Farben. Beton. Farben. Beton. Farben. Langsam nervte es ihn gewaltig. Er zwang seine Hand, ruhig zu halten. Es klappte nicht. Farben. Beton. Farben. Beton. So eine Scheiße, dachte er. Immer dasselbe. Immer schickt sie mich los, um diese Dinger zu kaufen. Jedes Mal wieder.

IV

 – – – 1. Nach einem ganzen Tag, verbracht in einigen wenigen Innenräumen, unruhig, rastlos, außer Atem von der Gewissheit, nichts getan zu haben, gefangen in der Vorstellung davon, etwas Bestimmtes tun zu müssen, Aufgaben, Ziele, Ansprüche, die Enge im Kopf bei gleichzeitigen Nebel, unmögliche Navigation, gerade daher Bewegungsunfähigkeit, die Krone der Schöpfung ist keiner Handlung mehr Herr, stetiges Aufundablaufen, ein Tiger im Zoo, auf und ab, man ist gefangen in der Pflicht, die man weder physisch noch körperlich zu verrichten in der Lage ist, auf und ab, auf und ab, Beklommenheit, Enge, ein dumpfes Gefühl, über dem man die Außenwelt vergisst, es gibt sie nicht mehr, nicht einmal als Möglichkeit – – – 2. der Mensch tritt nach außen, er hat sich erinnert, nicht bewusst, vielmehr war es ein Gefühl, da war etwas, da ist etwas, eine Erkenntnis in Trance, aus dem Innern heraus, ein altes Urwissen, tief verankert im Bauplan, ebenso essentiell wie das Atmen, Instinkt, Überleben, dennoch: es ist ein schwerer Schritt, die Beine sind bleiern und das Herz verschnürt, Ungewohnheit, ein rasender Gedanken im puls, Panik, Angst, man würde gut daran tun, die Augen abzuwenden, gleißendes Licht, Schmerzen, Qualen der Bewusstwerdung des Verpassten, des Gemiedenen, das sich als so vermisst entpuppt. Es gibt sie noch, die Welt, man ist überrascht, ja fast empört: Was hat sie da zu suchen, wo kommt sie plötzlich her?
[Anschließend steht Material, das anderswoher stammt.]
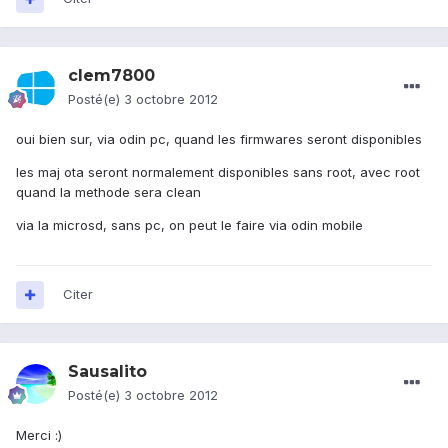
clem7800
Posté(e)
3 octobre 2012
oui bien sur, via odin pc, quand les firmwares seront disponibles
les maj ota seront normalement disponibles sans root, avec root
quand la methode sera clean
via la microsd, sans pc, on peut le faire via odin mobile
Citer
Sausalito
Posté(e)
3 octobre 2012
Merci :)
Wie kann etwas, das nicht existierte, das nicht einmal in den Gedanken vorkam, so ungeniert vor sich hin leben, ein großes Wesen, lebendig, vielfältig, schön und kompliziert? – – – 3. Sie strahlt, die Welt, strahlt einen an, nimmt die Vorwürfe leicht, sie ist es gewohnt, beschimpft zu werden, nimmt einen sanft auf, die große, gütige, tanzt leichten Fußes, wirbt, hat Erfolg: Der Mensch ergreift ihre ausgestreckte Hand, lässt sich führen, fallen, leiten, vertraut blindlings in ein Geschöpf, dessen Existenz er vergessen hatte, er schämt sich vor ihr, der Allwissenden, es ist ihr nicht verborgen geblieben, er hat sich versteckt und wurde beobachtet, nun reut er seine Flucht, die doch so sinnlos, so dumm und klein gewesen ist, er hat sie geleugnet, seine Gottheit, seine Erdenmutter, und doch muss sie noch nicht einmal verzeihen: Es war ja nichts. Nur ein kleines Tier, dumm und blind in seinem Erdloch: Woher sollte es wissen, wieso auch nur ahnen?